___ Input for this task ___

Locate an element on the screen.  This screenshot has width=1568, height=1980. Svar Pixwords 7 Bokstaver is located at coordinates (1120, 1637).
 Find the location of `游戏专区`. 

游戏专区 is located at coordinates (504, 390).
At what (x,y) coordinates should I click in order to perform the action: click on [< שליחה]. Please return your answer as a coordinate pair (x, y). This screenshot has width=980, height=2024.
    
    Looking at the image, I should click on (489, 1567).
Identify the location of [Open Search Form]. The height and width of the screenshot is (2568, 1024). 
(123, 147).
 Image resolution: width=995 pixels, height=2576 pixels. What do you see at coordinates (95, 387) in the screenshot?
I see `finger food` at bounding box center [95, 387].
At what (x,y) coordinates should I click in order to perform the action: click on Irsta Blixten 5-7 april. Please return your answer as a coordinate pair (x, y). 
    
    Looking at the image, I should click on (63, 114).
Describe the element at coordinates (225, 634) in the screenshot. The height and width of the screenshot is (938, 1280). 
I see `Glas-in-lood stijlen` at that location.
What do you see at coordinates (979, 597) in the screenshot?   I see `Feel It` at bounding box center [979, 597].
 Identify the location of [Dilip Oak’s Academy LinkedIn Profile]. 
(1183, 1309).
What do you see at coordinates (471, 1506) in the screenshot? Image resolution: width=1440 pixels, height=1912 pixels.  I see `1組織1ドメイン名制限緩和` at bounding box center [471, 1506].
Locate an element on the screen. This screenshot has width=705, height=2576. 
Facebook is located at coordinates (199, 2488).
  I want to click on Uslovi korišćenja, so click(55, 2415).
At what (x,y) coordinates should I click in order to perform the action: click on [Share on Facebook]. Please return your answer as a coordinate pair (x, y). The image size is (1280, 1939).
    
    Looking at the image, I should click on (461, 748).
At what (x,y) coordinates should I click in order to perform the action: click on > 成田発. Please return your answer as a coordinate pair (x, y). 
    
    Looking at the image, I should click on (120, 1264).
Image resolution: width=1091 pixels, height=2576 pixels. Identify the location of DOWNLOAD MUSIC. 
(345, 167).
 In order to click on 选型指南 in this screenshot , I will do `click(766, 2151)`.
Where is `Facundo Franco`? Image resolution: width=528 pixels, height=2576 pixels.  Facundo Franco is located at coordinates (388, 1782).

___

Task description :: All entries must come back exactly as they were written.

The completed task ::
Locate an element on the screen.  This screenshot has width=1568, height=1980. Svar Pixwords 7 Bokstaver is located at coordinates (1120, 1637).
 Find the location of `游戏专区`. 

游戏专区 is located at coordinates (504, 390).
At what (x,y) coordinates should I click in order to perform the action: click on [< שליחה]. Please return your answer as a coordinate pair (x, y). This screenshot has width=980, height=2024.
    
    Looking at the image, I should click on (489, 1567).
Identify the location of [Open Search Form]. The height and width of the screenshot is (2568, 1024). 
(123, 147).
 Image resolution: width=995 pixels, height=2576 pixels. What do you see at coordinates (95, 387) in the screenshot?
I see `finger food` at bounding box center [95, 387].
At what (x,y) coordinates should I click in order to perform the action: click on Irsta Blixten 5-7 april. Please return your answer as a coordinate pair (x, y). 
    
    Looking at the image, I should click on (63, 114).
Describe the element at coordinates (225, 634) in the screenshot. The height and width of the screenshot is (938, 1280). 
I see `Glas-in-lood stijlen` at that location.
What do you see at coordinates (979, 597) in the screenshot?   I see `Feel It` at bounding box center [979, 597].
 Identify the location of [Dilip Oak’s Academy LinkedIn Profile]. 
(1183, 1309).
What do you see at coordinates (471, 1506) in the screenshot? Image resolution: width=1440 pixels, height=1912 pixels.  I see `1組織1ドメイン名制限緩和` at bounding box center [471, 1506].
Locate an element on the screen. This screenshot has width=705, height=2576. 
Facebook is located at coordinates (199, 2488).
  I want to click on Uslovi korišćenja, so click(55, 2415).
At what (x,y) coordinates should I click in order to perform the action: click on [Share on Facebook]. Please return your answer as a coordinate pair (x, y). The image size is (1280, 1939).
    
    Looking at the image, I should click on (461, 748).
At what (x,y) coordinates should I click in order to perform the action: click on > 成田発. Please return your answer as a coordinate pair (x, y). 
    
    Looking at the image, I should click on (120, 1264).
Image resolution: width=1091 pixels, height=2576 pixels. Identify the location of DOWNLOAD MUSIC. 
(345, 167).
 In order to click on 选型指南 in this screenshot , I will do `click(766, 2151)`.
Where is `Facundo Franco`? Image resolution: width=528 pixels, height=2576 pixels.  Facundo Franco is located at coordinates (388, 1782).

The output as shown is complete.